Sometimes the information economy ushers in fantastic opportunities for government to more with less. Efficiencies derived through smart use of IT practices, crowdsourcing, transparency and social media are areas that have ‘injected’ dynamism into government operations. Unfortunately, the opposite holds true: sometimes the information economy ushers in stupid opportunities for private parties to take advantage of government.

Exhibit A is the Department of Homeland Security’s recent solicitation for Airline Industry Flight Data. Seems odd, given that the FAA, which oversees air travel in the US, um, has this information*. But not completely– all aircraft have to file a flight plan with the FAA before take off, and this is public. However, for a variety of reasons, the plan filed may not be the actual route flown.

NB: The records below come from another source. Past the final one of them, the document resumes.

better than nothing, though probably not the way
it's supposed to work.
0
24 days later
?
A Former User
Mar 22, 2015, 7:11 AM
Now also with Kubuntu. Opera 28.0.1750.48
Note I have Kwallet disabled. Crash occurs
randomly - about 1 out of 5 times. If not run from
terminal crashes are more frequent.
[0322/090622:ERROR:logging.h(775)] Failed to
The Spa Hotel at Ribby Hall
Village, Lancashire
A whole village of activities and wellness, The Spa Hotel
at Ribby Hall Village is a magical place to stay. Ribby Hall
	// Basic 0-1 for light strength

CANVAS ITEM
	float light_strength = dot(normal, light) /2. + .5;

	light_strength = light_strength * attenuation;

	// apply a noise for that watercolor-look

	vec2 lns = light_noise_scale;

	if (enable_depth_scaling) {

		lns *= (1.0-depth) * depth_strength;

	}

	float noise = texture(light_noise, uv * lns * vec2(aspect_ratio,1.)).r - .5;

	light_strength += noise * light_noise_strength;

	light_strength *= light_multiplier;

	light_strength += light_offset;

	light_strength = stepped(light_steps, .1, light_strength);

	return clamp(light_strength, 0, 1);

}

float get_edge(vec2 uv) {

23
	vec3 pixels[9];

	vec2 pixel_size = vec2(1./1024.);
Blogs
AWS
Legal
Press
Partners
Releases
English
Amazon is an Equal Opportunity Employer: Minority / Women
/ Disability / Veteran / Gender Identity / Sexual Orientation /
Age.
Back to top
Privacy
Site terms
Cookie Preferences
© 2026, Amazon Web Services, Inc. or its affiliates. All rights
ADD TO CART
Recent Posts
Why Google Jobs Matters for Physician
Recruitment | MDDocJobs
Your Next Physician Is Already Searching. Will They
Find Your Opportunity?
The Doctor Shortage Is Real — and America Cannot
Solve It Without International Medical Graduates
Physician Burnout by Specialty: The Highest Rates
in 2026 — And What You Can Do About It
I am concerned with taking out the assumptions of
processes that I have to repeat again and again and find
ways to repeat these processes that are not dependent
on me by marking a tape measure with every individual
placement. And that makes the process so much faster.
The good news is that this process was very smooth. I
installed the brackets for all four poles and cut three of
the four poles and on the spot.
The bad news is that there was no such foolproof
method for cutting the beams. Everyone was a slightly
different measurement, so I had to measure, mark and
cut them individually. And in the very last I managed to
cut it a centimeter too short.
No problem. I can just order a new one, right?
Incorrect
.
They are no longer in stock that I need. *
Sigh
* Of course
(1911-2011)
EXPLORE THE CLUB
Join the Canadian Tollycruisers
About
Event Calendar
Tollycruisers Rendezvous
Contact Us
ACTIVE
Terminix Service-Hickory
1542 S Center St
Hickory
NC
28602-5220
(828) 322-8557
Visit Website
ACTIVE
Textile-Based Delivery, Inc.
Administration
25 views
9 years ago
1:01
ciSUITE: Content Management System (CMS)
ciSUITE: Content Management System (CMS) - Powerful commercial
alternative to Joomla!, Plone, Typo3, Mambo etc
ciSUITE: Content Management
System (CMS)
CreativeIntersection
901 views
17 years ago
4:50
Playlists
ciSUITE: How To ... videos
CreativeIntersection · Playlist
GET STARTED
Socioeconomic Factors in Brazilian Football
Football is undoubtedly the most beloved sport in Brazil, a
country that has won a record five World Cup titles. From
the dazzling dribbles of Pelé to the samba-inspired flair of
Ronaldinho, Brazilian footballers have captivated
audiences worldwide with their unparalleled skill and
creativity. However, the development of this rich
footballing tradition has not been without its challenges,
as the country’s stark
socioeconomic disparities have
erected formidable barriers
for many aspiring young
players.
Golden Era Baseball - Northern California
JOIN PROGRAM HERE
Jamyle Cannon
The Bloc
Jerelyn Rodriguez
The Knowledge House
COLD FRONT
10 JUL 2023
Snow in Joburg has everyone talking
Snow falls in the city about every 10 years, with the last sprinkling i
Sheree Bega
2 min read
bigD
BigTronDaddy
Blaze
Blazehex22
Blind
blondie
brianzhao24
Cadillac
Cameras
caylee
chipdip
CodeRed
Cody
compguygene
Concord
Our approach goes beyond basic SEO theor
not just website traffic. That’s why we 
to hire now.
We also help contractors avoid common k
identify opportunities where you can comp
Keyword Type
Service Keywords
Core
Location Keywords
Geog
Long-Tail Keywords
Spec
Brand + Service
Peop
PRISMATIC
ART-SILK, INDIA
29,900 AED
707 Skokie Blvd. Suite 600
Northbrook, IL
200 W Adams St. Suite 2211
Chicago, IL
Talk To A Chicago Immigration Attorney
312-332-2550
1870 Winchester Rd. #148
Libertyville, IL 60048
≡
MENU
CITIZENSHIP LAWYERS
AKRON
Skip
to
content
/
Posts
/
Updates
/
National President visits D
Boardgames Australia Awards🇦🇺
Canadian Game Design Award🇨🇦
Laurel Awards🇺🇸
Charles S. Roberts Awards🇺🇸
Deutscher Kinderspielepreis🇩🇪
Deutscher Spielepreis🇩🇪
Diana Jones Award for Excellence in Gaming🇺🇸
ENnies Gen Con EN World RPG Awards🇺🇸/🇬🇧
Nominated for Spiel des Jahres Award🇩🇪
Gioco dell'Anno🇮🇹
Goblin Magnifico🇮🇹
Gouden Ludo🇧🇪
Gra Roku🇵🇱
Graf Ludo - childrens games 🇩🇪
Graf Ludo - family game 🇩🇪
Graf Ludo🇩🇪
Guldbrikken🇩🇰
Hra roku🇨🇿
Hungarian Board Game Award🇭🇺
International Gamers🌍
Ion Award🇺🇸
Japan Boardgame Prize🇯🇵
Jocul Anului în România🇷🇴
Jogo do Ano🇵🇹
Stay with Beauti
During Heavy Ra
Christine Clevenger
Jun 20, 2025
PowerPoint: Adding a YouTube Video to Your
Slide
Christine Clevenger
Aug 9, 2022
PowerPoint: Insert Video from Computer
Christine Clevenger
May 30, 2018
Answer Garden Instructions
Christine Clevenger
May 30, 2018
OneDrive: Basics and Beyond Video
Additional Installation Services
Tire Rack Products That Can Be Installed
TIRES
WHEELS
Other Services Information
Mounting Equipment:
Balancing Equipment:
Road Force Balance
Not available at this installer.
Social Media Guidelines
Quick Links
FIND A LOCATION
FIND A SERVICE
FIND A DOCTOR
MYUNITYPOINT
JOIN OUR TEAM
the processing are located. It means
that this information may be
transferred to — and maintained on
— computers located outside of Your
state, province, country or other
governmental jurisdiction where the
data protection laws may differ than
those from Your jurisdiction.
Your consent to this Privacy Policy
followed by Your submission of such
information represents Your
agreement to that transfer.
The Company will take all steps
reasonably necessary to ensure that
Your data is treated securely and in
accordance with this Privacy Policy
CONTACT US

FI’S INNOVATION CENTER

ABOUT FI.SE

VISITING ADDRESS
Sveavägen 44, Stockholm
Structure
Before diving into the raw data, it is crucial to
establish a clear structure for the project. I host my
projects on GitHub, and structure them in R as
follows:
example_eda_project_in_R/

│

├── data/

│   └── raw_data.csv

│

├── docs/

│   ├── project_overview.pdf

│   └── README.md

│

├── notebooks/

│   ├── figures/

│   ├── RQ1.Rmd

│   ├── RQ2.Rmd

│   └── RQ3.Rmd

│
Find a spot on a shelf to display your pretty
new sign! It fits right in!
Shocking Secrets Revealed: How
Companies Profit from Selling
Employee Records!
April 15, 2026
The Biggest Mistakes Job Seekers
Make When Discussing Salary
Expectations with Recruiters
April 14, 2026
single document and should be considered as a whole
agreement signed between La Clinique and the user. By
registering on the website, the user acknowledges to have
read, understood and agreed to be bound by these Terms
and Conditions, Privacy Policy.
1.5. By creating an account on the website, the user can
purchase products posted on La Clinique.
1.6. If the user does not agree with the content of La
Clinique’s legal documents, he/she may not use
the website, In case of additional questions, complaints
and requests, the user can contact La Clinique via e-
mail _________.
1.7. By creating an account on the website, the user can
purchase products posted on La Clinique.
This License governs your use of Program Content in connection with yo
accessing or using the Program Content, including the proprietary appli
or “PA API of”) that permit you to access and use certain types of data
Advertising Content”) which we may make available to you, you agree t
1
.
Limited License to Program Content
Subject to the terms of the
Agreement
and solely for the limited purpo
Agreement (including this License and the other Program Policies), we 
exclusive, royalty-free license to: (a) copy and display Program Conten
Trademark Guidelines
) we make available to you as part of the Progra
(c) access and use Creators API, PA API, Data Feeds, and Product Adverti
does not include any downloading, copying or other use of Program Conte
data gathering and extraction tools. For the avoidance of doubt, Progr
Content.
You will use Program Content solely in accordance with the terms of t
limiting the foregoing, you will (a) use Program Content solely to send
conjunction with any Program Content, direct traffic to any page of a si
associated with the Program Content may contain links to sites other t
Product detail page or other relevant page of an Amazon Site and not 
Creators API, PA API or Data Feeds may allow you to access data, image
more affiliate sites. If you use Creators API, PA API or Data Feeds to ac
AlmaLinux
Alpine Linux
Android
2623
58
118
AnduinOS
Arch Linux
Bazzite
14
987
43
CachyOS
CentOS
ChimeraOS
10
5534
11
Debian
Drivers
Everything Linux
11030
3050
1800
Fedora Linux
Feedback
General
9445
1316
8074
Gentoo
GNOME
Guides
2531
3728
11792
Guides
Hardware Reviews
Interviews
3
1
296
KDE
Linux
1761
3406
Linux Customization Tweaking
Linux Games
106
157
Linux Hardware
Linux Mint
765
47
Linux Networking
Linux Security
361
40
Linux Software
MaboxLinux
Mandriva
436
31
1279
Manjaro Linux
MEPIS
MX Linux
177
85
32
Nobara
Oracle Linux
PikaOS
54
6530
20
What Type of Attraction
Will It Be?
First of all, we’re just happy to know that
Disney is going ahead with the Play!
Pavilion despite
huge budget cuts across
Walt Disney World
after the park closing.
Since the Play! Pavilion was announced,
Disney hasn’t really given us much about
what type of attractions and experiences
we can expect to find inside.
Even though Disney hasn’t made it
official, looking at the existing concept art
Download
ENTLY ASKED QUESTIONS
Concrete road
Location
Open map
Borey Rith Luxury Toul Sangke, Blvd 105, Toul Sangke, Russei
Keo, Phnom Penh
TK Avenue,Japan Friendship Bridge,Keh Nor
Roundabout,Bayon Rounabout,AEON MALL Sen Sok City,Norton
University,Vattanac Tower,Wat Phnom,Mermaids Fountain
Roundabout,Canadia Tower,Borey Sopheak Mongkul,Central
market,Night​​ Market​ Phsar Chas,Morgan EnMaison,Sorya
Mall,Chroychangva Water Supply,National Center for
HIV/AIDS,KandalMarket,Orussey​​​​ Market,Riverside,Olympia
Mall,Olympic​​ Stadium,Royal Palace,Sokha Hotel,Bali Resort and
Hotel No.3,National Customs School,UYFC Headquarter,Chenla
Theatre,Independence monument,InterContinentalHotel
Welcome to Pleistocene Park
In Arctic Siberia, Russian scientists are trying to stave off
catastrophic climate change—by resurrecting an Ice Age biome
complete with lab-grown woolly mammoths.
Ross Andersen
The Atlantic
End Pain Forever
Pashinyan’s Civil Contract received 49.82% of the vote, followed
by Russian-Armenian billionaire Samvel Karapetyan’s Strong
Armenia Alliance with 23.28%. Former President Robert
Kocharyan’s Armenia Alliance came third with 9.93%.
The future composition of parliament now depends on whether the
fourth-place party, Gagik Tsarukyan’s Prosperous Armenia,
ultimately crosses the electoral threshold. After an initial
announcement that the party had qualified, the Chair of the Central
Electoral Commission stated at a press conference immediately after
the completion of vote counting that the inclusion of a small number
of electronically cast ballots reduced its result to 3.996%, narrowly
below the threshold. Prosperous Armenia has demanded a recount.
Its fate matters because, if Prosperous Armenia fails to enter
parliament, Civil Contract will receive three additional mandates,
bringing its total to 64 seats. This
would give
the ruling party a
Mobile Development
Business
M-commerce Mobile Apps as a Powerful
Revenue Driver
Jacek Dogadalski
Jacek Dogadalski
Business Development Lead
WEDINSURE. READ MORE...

This RFP seeks information that is known by a small group of companies active in the airline ticketing and scheduling industry. GDS acts as a sort of back office for airline ticketing (the history of the GDS alone is a fascinating one, but that for another time), and schedule aggregators (like Innovata) work with IATA to provide schedule data in a standardized format. Getting to the details, the solicitation seeks detailed information relating to US originating or terminating flights in the industry-standard SSIM format. Specifically, it seeks:

  • Airline names
  • Flight numbers
  • Itinerary variation
  • Identifiers
  • Leg sequence numbers
  • Service types
  • Departure/arrival stations
  • Discontinued dates
  • and more! (consult the solicitation if you dare: Scope of Work, Page 2)

Additionally, “…[t]he flight data file shall not contain the following Data Element Identifier (DEI) Type 4 line items:

a. 501 – On-Time Performance
b. 502 – In-Flight service (meals for sale, movies, smoking, non-smoking, etc)
c. 503 - Electronic Ticketing Information”

Seems odd to specifically identify three attributes that you do not want. What is weird about this solicitation (apart from the FAA already having this data) is that DHS already has it– under the Secure Flight program, the TSA collects traveller information from airlines. This includes a unique ID (PNR) that can be used to associate with the aircraft, and therefore capture info the TSA seeks!

*Ok, we lied. The FAA actually doesn’t have this data. Of course you would think they create this data, but they don’t–it’s licensed from a private party, giving more opportunities to license public resources to additional government agencies, like DHS!